The expectation with Wallaroo is that most applications will be stateful. Understanding how Wallaroo handles state is key to being able to design effective Wallaroo applications. In this section, we’re going to take you through how state works in Wallaroo and what advantages this brings.
Transactions in Wallaroo
Transactions are awesome. Using a data management system that features transactions makes our lives as programmers much easier. Transactions provide certain guarantees about how data will be updated that make it easier to reason about our code, easier to understand what our code will do. This is particularly true when we are talking about concurrent operations.
It’s often quite easy to understand what our code is doing if we only have a single thread. Everything will happen in a nice linear, serial fashion. Sadly, the world in which our code runs isn’t serial, it’s concurrent. Many different operations happening at one time. Transactions, in part, allow us to think about how our code is updating data as though the updates were happening one at a time, that is in a serial fashion.
Wallaroo doesn’t have transactions in the traditional database sense. However, we do have a means of providing similar guarantees. Wallaroo allows you to atomically update individual bits of state. To understand how that works and the guarantees that Wallaroo provides, let’s dig into how Wallaroo handles that.
Wallaroo and State
The simplest thing we could do to make it easy to reason about state is to lock all the state in your application.
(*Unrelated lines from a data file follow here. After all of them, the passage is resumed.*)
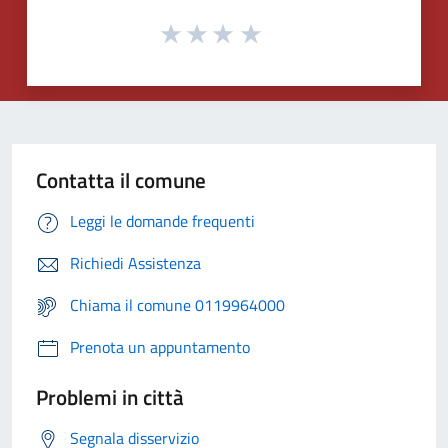
Contatta il comune
Leggi le domande frequenti
Richiedi Assistenza
Chiama il comune 0119964000
Prenota un appuntamento
Problemi in città
Segnala disservizio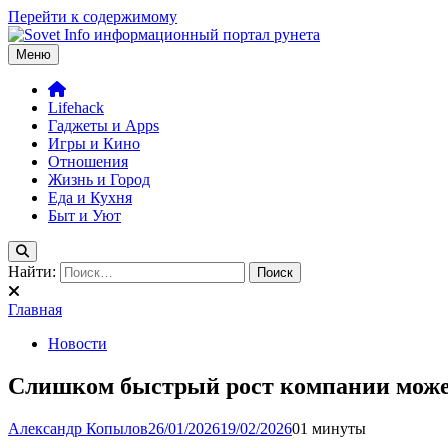
Перейти к содержимому
Меню
Sovetinfo.com – твой друг в большом городе. Игры, лайфхаки, 
Крупнейшая база советов для жителей мегаполиса. От настройк
Lifehack
Гаджеты и Apps
Игры и Кино
Отношения
Жизнь и Город
Еда и Кухня
Быт и Уют
Найти:
Главная
Новости
Слишком быстрый рост компании может
Александр Копылов
26/01/2026
19/02/2026
0
1 минуты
Only allowing a single update or read at a time. It would make Wallaroo applications very easy to reason about. It would also make them incredibly slow.
What we’ve done instead is to allow you to break your state down into more discrete entities we call “state objects”. All reads/writes of a given state object are guaranteed to happen in a serial fashion. No more than one thread will ever access a given state object at a time.
This makes it easy to reason about state within Wallaroo. All the wonderful reasoning benefits we get from transactions apply in Wallaroo, except that rather than being across an entire database, it’s across individual state objects.
So what is a state object? Let’s explain via an example. Imagine we are writing an application that keeps track of the latest price for different stock in the stock market. Each of the stocks would become a state object. It’s the discrete unit of atomicity that we want to be able to safely update. We want to make sure only one thread at a time is updating IBM, but, we also want to go fast, so it’s ok if APPL or AMZN is being updated at the same time.
Wallaroo allows you to define your own state objects that match your domain. For example, our example application might define a state object as:
class Stock is State
var last_price_seen: F64 = 0.0
var highest_price_seen: F64 = 0.0
State objects can be arbitrarily complex. Our example is two fields. If your application required it, you could build a deeply nested series of objects.
Wallaroo, state, and parallelization
In our stock market example, we can read from and write to each state object independently. Our state objects are a unit of parallelization. If we have 3,000 different state objects and 3,000 CPUs then we can update all our state objects concurrently. Odds are, we are going to have more state objects than we have CPUs. Wallaroo handles all parallelization and routing of messages to state objects.
The Wallaroo API features a concept called a “key extractor function” that allows you to examine a message and return a key that will be used for partitioning state. For example, imagine a message in our stock market application is:
Our key extractor function would take a message as input and could return
IBM as output. This would, in turn, be used by Wallaroo to route the message to the correct partition.
Wallaroo gives you serialized access to state. By properly partitioning your state along transactional boundaries, you can parallelize access to independent pieces of state. Wallaroo takes care of this parallelization for you, all you have to do is give it a function that can tell it which pieces of state should be accessed for a particular message.